Below are some records. Pull every line that contains the word "февраля".

Page images and extracted text
↓

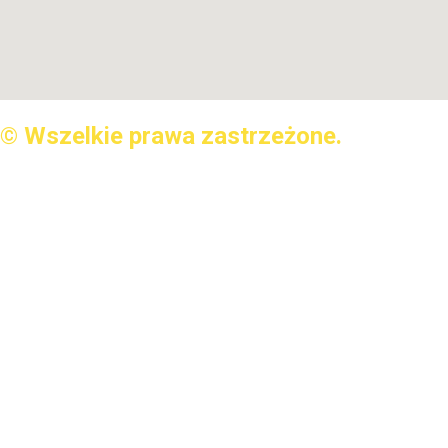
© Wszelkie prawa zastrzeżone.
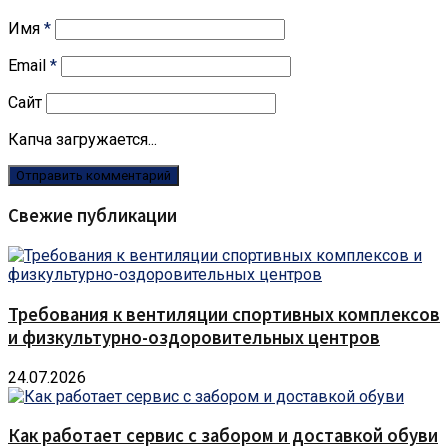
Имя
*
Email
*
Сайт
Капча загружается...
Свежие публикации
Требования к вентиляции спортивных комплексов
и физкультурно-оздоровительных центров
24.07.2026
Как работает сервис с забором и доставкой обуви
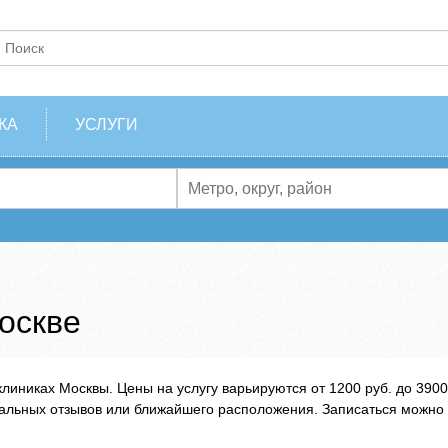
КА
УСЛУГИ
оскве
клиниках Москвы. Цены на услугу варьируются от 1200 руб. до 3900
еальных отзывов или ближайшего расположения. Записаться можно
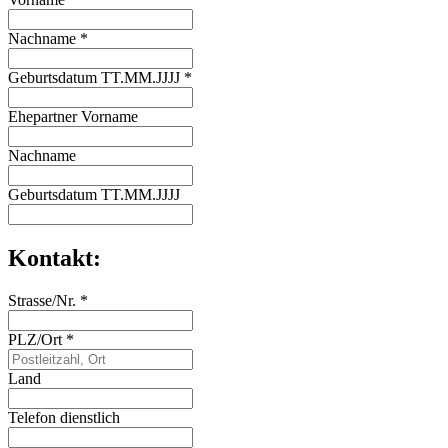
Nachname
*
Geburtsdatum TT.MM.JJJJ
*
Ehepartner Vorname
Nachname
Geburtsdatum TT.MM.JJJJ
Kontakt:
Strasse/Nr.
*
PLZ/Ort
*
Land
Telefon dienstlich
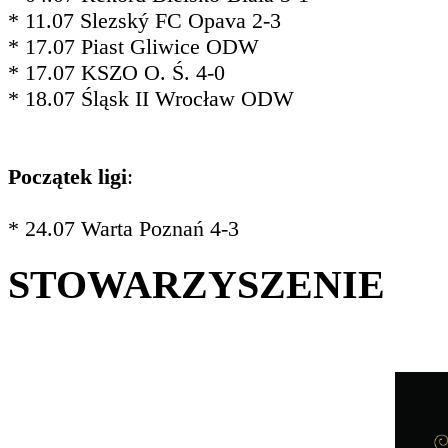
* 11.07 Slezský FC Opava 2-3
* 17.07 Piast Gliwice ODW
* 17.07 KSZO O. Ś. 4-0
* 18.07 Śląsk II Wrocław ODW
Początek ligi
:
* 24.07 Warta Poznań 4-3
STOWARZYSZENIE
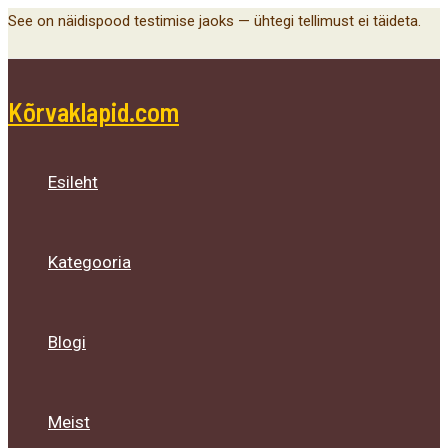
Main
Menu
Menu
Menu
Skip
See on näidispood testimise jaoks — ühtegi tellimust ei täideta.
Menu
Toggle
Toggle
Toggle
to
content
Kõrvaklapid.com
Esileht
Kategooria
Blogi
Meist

↑
↓

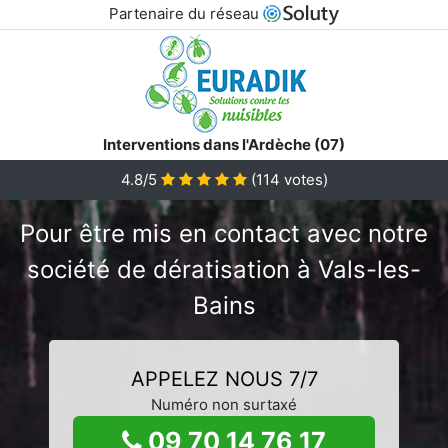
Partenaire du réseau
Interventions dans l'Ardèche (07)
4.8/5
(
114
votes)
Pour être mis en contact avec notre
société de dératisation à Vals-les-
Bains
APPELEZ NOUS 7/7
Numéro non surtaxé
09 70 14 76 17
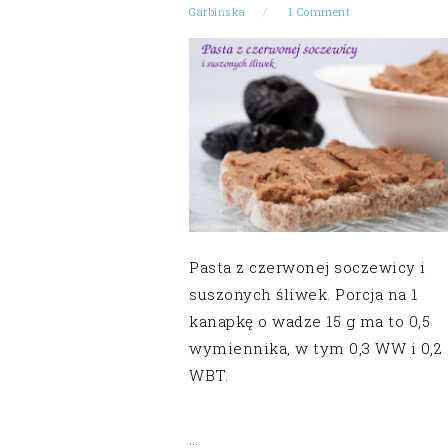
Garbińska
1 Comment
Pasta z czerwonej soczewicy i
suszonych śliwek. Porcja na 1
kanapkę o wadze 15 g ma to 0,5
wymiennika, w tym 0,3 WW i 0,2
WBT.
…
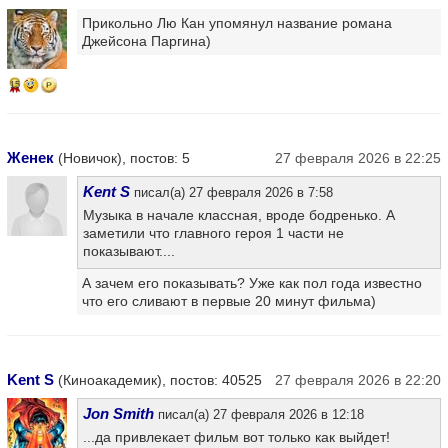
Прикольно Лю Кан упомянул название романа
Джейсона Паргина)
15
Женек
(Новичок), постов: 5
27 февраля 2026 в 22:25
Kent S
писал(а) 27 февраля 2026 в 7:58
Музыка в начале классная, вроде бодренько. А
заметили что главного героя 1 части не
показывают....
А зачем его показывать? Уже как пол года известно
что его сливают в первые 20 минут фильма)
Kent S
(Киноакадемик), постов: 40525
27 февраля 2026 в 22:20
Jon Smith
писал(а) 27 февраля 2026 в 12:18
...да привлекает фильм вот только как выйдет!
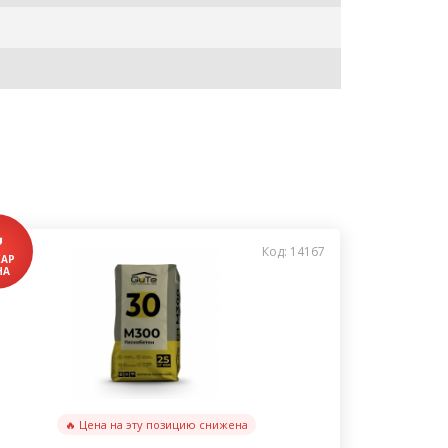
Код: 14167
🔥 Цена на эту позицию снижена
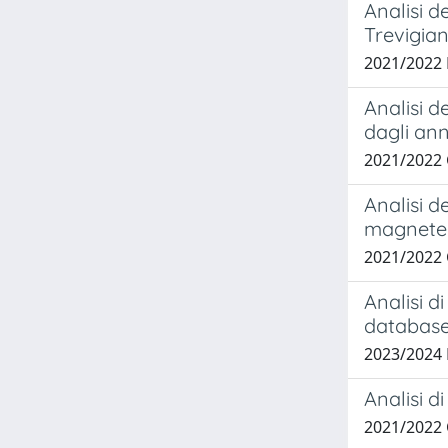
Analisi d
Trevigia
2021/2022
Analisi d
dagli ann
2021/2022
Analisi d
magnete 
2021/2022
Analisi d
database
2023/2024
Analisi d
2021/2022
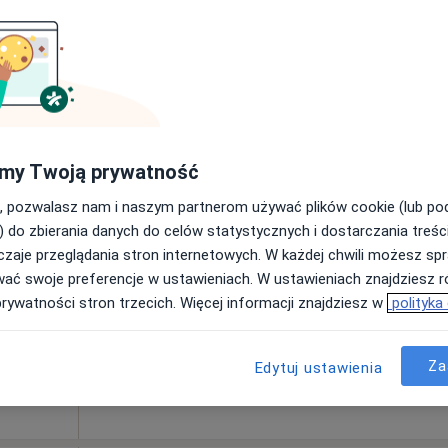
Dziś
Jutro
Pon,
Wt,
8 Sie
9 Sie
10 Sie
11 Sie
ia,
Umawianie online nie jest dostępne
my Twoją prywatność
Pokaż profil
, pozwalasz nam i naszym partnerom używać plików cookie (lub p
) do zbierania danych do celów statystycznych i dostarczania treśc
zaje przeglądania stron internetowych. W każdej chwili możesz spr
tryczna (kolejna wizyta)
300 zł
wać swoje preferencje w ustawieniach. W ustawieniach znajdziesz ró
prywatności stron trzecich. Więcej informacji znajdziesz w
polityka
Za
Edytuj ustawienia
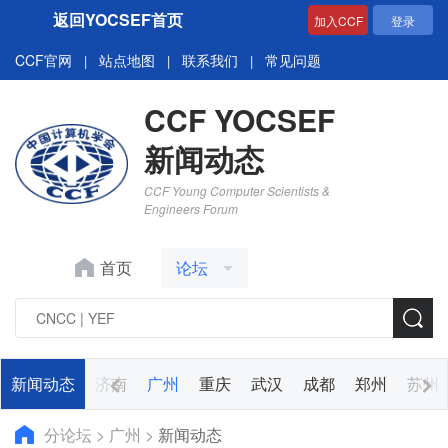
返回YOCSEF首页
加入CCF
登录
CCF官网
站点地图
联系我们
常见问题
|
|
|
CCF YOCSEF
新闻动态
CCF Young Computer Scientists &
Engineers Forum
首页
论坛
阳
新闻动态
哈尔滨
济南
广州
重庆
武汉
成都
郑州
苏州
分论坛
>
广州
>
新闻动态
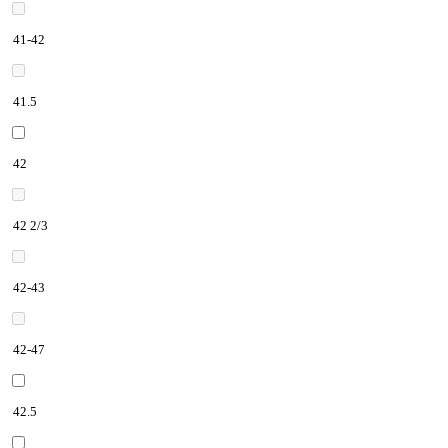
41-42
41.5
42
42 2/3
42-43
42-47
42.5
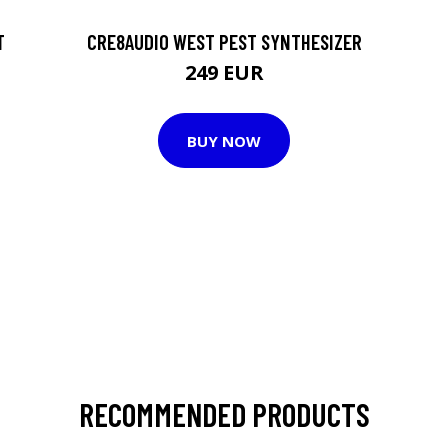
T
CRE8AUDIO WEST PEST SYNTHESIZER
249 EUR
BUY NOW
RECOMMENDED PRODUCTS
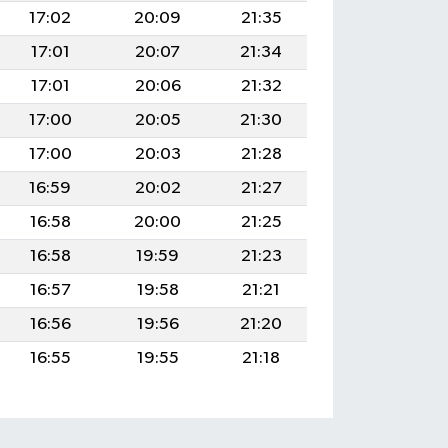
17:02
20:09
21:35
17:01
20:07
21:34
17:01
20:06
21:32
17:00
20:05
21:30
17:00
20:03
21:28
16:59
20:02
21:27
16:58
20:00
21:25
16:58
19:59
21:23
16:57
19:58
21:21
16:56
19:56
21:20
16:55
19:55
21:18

↑

## [Written answer]
27 февраля 2026 в 22:25
писал(а) 27 февраля 2026 в 7:58
27 февраля 2026 в 22:20
писал(а) 27 февраля 2026 в 12:18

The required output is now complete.